On our farm right now, we are in the process of planting this year’s crop, which for us, includes planting field corn and soybeans that are genetically modified.  The GMO field corn we grow contains genetic traits to help protect against insect pressure as well as provide herbicide and drought tolerance.  We also grow GMO soybeans which contain genetic traits to help with insect resistance and herbicide tolerance.  We find many benefits to growing GMO seed on our farm including the ability to better manage the amount of pesticides we need to protect our crops from harmful insects, more effective weed management using less herbicides and a reduction in tillage practices ultimately helping us protect our vital resources – soil and water.
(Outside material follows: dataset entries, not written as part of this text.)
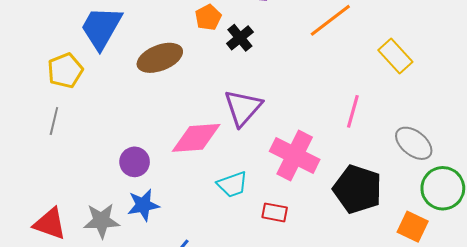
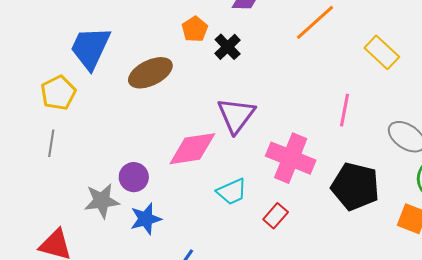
red rectangle: (275, 212) -> (276, 216), turned -55
gray star: (101, 221) -> (102, 201), moved

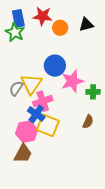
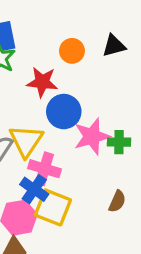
red star: (42, 16) -> (42, 82), moved
green cross: (93, 92) -> (119, 142), moved
pink cross: (43, 101) -> (44, 169), turned 36

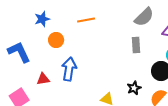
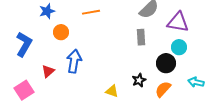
blue L-shape: (19, 52) -> (24, 44), turned 55
red triangle: (43, 79) -> (48, 71), turned -32

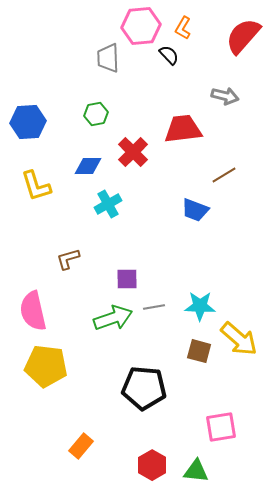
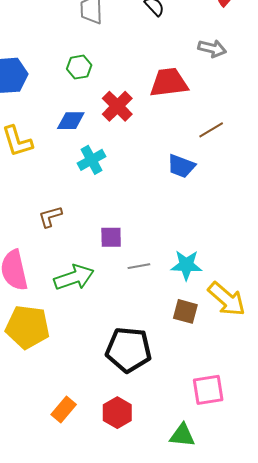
green arrow: (113, 318) -> (74, 277), moved
red hexagon: (152, 465) -> (117, 413), moved

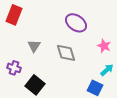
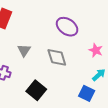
black square: (35, 85) -> (36, 90), moved

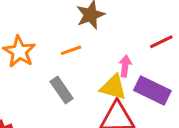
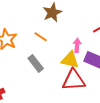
orange line: (71, 50) -> (41, 37), turned 56

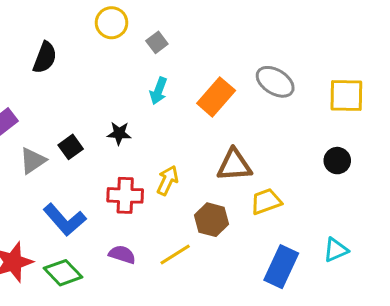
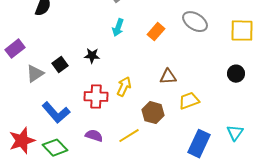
orange rectangle: (216, 97) -> (156, 32), size x0.7
brown triangle: (234, 165) -> (168, 77), size x0.7
cyan triangle: (336, 250) -> (235, 133), turned -30

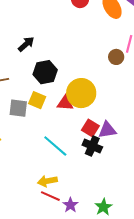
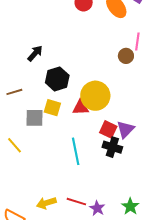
purple triangle: (107, 130) -> (125, 129), turned -30
cyan line: (55, 146) -> (76, 151), turned 44
yellow arrow: (47, 181) -> (46, 203), moved

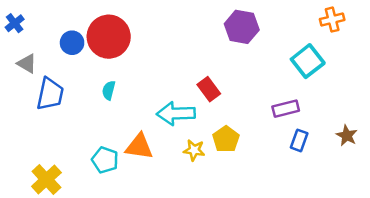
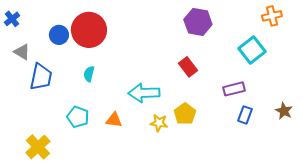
red rectangle: (209, 89) -> (188, 67), moved
orange triangle: (139, 147) -> (114, 120), size x0.7
cyan pentagon: (105, 160) -> (78, 117), moved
This kernel of GMO field corn is from the first field we planted on April 21.  Despite the challenging conditions we have been facing, this seedling is off to a decent start with the radicle root shooting off the bottom and the mesocotyl shooting up the top.   
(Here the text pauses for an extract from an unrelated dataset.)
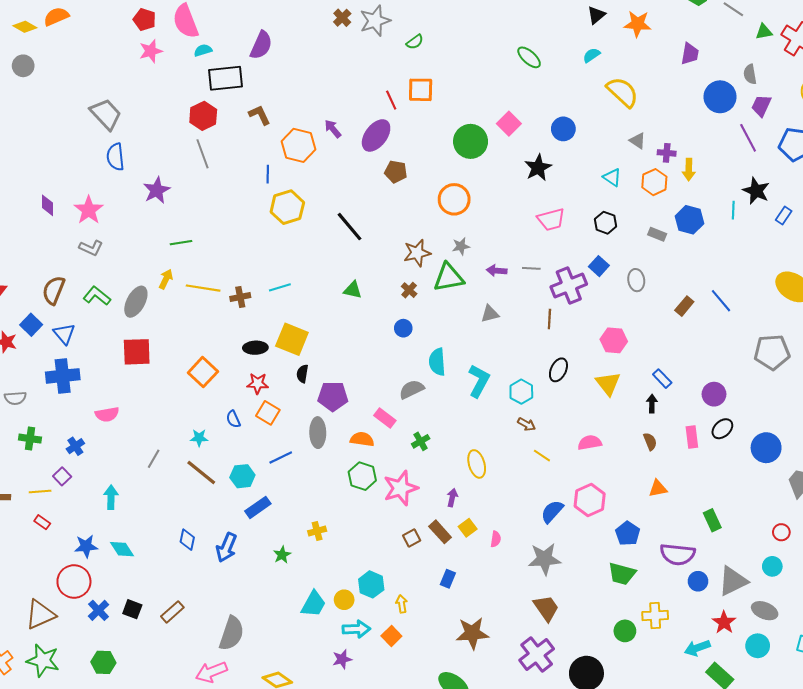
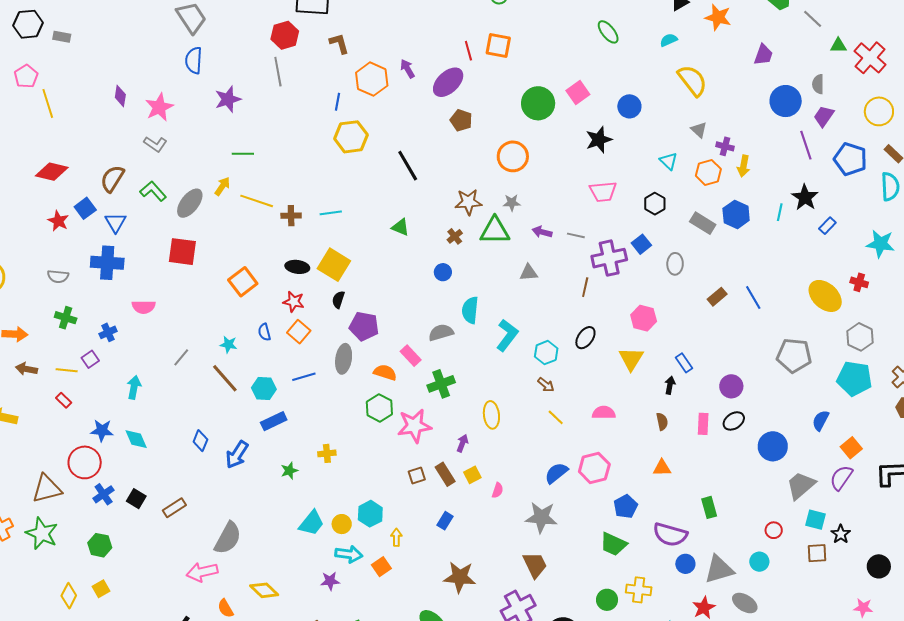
gray rectangle: (657, 234) -> (703, 223), size x1.4
green cross: (421, 441) -> (441, 384), size x1.5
Growing crops involves a lot of risk.  Risk of insect infestations, risk of drought, risk of disease breakouts and more.  Plant breeding and the use of GMO technology helps to mitigate some of these risks.  It’s one piece of the puzzle we use to grow food that is safe, sustainable and provides energy in so many ways whether it’s fuel for our bodies, fuel for our animals’ bodies or fuel for our cars.

I am pro GMOs and have complete confidence in the safety and nutritional value of the food I feed to my family.  But that doesn’t mean I am anti non-GMO or organic food.  Organic food provides a safe nutritious option for consumers as well.  It’s a tall task to feed the world and it takes farmers of all types to get the job done.  Ultimately, consumers’ demand is what drives the food we produce.  We are extremely lucky to live in a country where we have so many safe, healthy choices.  Whether you prefer certified organic or GMO foods, you are able to provide your family with wholesome, sustainable food products that you can feel good about.

Here’s the bottom line:  being concerned and questioning the food we put in our bodies is a healthy thing to do.  It’s our job as farmers to provide a safe, sustainable product to feed your family.  It’s imperative to our livelihoods that we do so.